The hagiography was immediate.  First came the viewing in Annapolis.  After the body was returned to his parents home there were several additional weeks of observances by clergy, military and civil officials.  Then came the funeral attended by the children of Public School Number 8, Sunday Schoolers, friends, neighbors, and thousands of others.  Reverend Guion emphasized the justness of the Union cause, the traitors responsible for the war, and the importance of putting down the rebellion.  Next came Reverend McClelland.  In the finest Victorian oratory McClelland reminded the audience of how, “We loved the boy for his sweet and genial disposition, for the noble patriotism that fired even his young bosom.”  He mentioned the Bible, its Moroccan leather, gilt edges, and brass clasp.  It had been made in England and purchased, with another, in Manhattan years earlier.  It was almost providential, he averred, that he did not give the Bibles away after initially purchasing them, but had waited for a proper time, the moment coming two years later when the little drummer boy left with his regiment.  Finally, almost anti-climactically, the boy was taken to the cemetery and buried in a modest grave.

That was not all.  Almost immediately a small book entitled, The Little Drummer Boy, Clarence D. McKenzie, the Child of the Thirteenth Regiment, N.Y.S.M., and the Child of the Mission Sunday School appeared.  Something of an oral history of the young boy’s life the slim monograph, published by the Reformed Protestant Dutch Church, recounts the boy’s life from the working class neighborhoods of Brooklyn to his salvation and eventual martyrdom.  In a representative passage Reverend Luther G. Bingham, the books compiler, the states that “Among the many heart stirring incidents of “the war” now waged between those, who ought to be friends, perhaps none has created more deep and wide spread sympathy in New York and Brooklyn, than the sudden and accidental death of the youngest drummer boy of the Thirteenth Regiment..”

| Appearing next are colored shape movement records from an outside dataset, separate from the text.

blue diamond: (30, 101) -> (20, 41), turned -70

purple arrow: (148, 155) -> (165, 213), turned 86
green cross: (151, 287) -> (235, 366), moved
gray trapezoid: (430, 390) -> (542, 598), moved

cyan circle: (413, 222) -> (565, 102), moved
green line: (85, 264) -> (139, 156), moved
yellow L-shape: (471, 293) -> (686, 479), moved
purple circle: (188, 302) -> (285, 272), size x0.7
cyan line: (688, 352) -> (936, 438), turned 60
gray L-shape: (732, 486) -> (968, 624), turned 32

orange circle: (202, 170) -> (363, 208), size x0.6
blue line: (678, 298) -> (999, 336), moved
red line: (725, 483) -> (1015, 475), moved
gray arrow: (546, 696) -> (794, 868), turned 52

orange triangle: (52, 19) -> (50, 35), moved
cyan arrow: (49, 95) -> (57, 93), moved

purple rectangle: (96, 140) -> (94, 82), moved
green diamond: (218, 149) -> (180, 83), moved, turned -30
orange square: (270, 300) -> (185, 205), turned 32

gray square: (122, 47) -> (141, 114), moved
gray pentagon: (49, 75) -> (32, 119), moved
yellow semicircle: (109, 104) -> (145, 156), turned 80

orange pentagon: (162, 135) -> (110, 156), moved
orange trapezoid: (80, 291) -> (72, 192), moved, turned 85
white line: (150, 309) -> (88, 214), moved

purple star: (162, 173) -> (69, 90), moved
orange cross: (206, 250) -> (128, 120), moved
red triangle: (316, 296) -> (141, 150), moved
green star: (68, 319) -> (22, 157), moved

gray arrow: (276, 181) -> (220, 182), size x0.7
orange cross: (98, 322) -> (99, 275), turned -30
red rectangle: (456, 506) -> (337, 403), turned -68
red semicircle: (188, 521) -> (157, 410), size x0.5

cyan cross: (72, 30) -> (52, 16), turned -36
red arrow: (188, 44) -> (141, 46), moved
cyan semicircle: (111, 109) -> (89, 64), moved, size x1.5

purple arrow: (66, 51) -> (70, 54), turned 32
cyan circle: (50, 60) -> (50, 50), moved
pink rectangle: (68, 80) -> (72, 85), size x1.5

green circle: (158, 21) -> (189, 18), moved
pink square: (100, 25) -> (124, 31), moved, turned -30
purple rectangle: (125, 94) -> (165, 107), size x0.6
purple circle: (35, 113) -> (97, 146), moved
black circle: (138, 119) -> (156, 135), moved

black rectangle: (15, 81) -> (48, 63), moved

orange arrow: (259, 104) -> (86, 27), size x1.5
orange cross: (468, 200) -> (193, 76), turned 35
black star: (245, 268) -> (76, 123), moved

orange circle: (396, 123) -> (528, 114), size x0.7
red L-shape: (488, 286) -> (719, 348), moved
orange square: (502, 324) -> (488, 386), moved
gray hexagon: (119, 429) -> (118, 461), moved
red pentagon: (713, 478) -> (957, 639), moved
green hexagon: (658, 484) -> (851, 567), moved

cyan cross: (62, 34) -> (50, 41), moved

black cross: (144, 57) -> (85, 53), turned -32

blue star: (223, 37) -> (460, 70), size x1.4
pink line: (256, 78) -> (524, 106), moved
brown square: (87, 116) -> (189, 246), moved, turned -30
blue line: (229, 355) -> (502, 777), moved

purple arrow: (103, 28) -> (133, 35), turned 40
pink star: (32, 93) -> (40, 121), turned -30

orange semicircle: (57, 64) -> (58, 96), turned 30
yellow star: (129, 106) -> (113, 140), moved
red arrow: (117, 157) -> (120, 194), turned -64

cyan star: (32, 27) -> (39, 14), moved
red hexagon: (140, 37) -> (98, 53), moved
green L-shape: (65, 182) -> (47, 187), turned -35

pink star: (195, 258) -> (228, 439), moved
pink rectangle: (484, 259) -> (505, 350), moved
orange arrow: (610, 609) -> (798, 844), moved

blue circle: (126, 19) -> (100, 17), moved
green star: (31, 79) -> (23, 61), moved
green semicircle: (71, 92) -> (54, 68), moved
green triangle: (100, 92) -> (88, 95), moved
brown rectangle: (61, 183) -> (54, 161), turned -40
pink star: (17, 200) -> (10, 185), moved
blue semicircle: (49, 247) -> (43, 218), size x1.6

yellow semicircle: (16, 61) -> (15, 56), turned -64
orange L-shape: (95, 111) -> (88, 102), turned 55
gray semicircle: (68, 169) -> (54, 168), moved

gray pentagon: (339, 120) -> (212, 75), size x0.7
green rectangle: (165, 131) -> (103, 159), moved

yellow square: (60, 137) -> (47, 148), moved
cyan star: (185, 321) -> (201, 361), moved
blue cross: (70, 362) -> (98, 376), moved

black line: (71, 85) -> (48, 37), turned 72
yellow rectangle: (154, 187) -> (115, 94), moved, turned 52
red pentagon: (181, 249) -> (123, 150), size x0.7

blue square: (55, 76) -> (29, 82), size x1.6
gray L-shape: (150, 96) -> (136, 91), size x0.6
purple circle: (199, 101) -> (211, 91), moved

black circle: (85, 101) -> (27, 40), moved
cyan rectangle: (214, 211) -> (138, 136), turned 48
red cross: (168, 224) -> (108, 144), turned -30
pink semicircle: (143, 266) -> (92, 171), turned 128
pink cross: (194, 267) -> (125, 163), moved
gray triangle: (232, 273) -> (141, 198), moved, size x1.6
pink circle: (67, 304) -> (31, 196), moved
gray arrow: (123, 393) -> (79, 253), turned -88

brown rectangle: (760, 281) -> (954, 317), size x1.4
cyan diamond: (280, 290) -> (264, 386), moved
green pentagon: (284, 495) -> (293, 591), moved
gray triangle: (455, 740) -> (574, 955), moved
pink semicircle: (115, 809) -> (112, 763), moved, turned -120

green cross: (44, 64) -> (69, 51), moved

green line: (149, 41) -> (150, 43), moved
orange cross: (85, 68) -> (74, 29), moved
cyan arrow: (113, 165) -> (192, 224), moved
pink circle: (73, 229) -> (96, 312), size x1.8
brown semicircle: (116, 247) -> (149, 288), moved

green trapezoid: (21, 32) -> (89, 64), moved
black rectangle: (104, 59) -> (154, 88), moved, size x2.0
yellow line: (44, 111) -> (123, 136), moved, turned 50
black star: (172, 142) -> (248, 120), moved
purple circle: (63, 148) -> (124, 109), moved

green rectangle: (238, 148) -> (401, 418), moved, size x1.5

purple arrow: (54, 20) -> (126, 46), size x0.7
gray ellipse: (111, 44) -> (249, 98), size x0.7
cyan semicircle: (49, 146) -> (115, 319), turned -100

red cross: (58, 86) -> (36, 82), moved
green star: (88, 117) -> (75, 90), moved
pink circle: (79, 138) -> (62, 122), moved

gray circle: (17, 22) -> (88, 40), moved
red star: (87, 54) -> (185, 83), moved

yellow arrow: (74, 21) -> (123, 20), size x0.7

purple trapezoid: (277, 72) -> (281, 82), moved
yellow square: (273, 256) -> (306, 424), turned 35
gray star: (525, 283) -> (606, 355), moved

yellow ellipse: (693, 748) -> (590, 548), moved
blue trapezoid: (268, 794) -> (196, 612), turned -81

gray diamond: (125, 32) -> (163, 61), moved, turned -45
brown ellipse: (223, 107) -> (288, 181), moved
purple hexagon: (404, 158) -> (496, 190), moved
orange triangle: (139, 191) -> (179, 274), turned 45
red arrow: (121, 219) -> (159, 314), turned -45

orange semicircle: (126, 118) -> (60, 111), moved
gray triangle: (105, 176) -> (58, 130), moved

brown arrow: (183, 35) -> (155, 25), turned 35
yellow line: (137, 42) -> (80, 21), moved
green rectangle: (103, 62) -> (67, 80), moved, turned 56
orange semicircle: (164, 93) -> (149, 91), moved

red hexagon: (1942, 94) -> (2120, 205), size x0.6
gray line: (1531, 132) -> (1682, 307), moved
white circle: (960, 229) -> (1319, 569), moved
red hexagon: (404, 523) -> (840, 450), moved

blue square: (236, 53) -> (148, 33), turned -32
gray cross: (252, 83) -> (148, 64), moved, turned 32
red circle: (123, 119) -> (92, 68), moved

The reason for such sympathy was the timing.  If McKenzie had died six weeks later no one would have noticed, and certainly the would not have turned out by the thousands for his funeral or written books in his honor.  Thee country no longer had the luxury.  Seven days after  the funeral the Battle of Bull Run took place in Virginia.

There had began some skirmishes, even minor battles, prior to First Manassas but nothing on the scale of what took place on the the shores of Bull Run creek on July 21st.  All told 5,000 men, North and South, were killed, missing, or wounded that day.  And the casualties continued from there.  The following spring came the even bloodier Battle of Shiloh in Tennessee, soon to be eclipsed by the even the even more ghastly Seven Days’ Battles in Virginia.  Death was now so plentiful that massed, ritualized grieving for any one individual was not a luxury.  All officers could do was bury the dead on the battlefields where they fell or, perhaps, in a local cemetery.  Eventually even this proved insufficient.  On July 17, 1862 Lincoln signed legislation creating the national cemeteries.  By the end of the year there were fourteen facilities across the nation, including one in Brooklyn.  When the last army surrendered in May 1865 there were more cemeteries, and they would be needed.  Four full years after the accidental death of Clarence McKenzie 750,000 other Americans had also been killed.